La mayoría de las personas en la tierra, dedican su vida al estudio, a sus hijos, a sus nietos, y finalmente solo esperan morir. Esa es la definición de una vida prospera. Porque con estudio implementamos una carrera y finalmente la carrera nos produce dinero del cual usamos para el alimento y para la inversión de nuestras futuras generaciones. Más hay mucha gente en la tierra que no sabe que hay algo más de una vida común y corriente, en cual el estudio y la prosperidad lo es todo. Es necesario que la gente de este mundo sepa que ese algo extra esta disponible para todo el mundo que lo quiera, ya que esto es algo gratis, esto se llama la salvación. Lo único que se debe hacer es aceptar a Dios en nuestro corazón confesando que El es el Señor. En la Biblia dice en Romanos 10:9 “Que si confesares con tu boca que Jesús es el señor, y creyeres en tu corazón que le levanto de los muertos, serás salvo.” Esto es algo muy fácil, pero tu te preguntas, ¿Pero salvo de que?
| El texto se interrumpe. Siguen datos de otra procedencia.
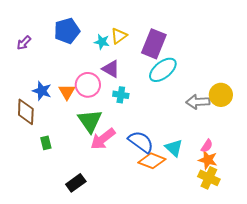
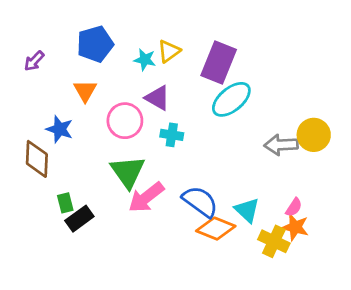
orange triangle: (67, 92) -> (85, 91), moved
yellow cross: (209, 178) -> (274, 241), moved
black rectangle: (76, 183) -> (79, 219), moved

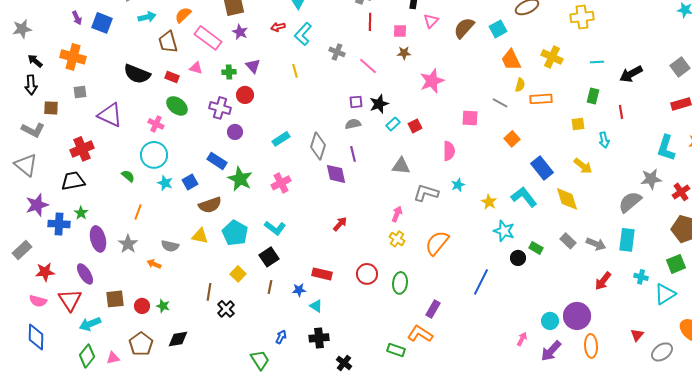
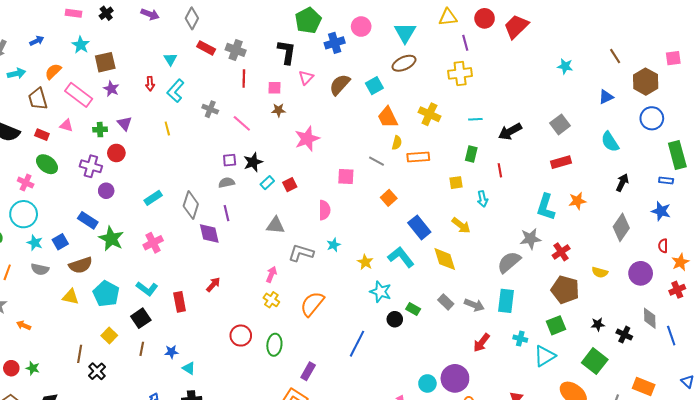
red arrow: (278, 27) -> (150, 84), turned -80
gray semicircle: (170, 246) -> (40, 269), moved
red rectangle: (322, 274) -> (180, 302), moved, turned 66

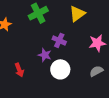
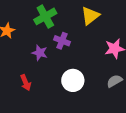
purple cross: (59, 40) -> (62, 41), moved
purple star: (45, 55) -> (40, 53), moved

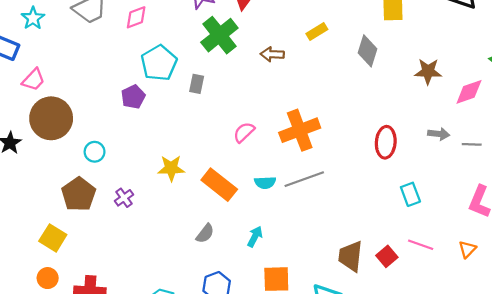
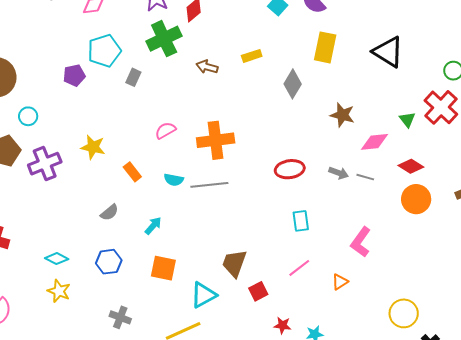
red ellipse: (386, 142) -> (290, 169), turned 64
gray line: (472, 144) -> (365, 177), moved
orange rectangle: (219, 185) -> (132, 172), size x0.6
purple cross: (124, 198) -> (45, 164), size x1.8
pink line: (421, 245) -> (299, 268), turned -70
red square: (387, 256) -> (258, 291), moved

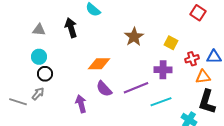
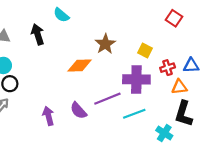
orange diamond: (99, 64) -> (80, 65), moved
purple cross: (163, 70) -> (136, 79), size x1.4
purple semicircle: (104, 89) -> (78, 111), moved

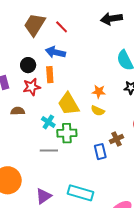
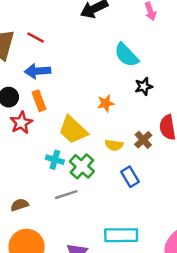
brown semicircle: (18, 111) -> (19, 205), moved
yellow semicircle: (98, 111) -> (114, 145), moved
green cross: (67, 133) -> (82, 166), turned -30
brown cross: (116, 139) -> (143, 140), moved

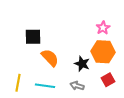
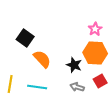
black square: (33, 37) -> (25, 38), turned 36
gray arrow: (77, 86) -> (77, 87), moved

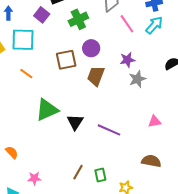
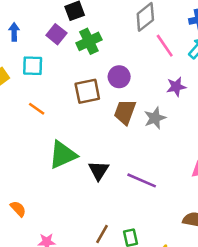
green cross: (78, 19) -> (89, 41), moved
cyan square: (23, 40) -> (33, 66), size x0.7
purple star: (127, 60) -> (176, 87), moved
gray star: (137, 79) -> (155, 118), moved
Y podrás decir “Yo soy sano, tengo una educación, y tengo mis hijos, soy feliz!” Eso esta muy bien, pero eso no lo es todo. Nosotros como seres humas cometemos errores constantemente que a veces pueden ser definidos como pecados. Para encontrar redención de ellos ocupamos esta salvación. La salvación de la muerte. En la Biblia dice que la paga del pecado es muerte (Romanos 6:23) Eso quiere decir que si no somos redimidos de nuestros pecados moriremos. Pero la buena noticia es que SI podemos ser redimidos. A través de nuestro Señor Jesucristo que dio su vida por nosotros. Necesitamos la salvación de la muerte. ¿Pero como? Lo único que necesitamos es aceptar a Jesús en nuestro corazón confesándolo con nuestra boca. Desde el momento en que lo hacemos tenemos la libertad de tener comunión con El y pedirle redención de nuestros pecados. El lo hara sin ningún problema porque Dios Jehová es un Dios misericordioso. Pero el siempre esperara de ti un cambio para que ya no sigas cometiendo los mismos errores. En Lucas 1:77 dice “para dar conocimiento de su salvación a su pueblo para perdón de sus pecados” Esto de la salvación, de hacer a Jesús señor de sus vidas. No es una carga. Es un privilegio y una ventaja porque ser parte de esto lo único que traerá serán bendiciones y una vida eterna juntamente con Dios.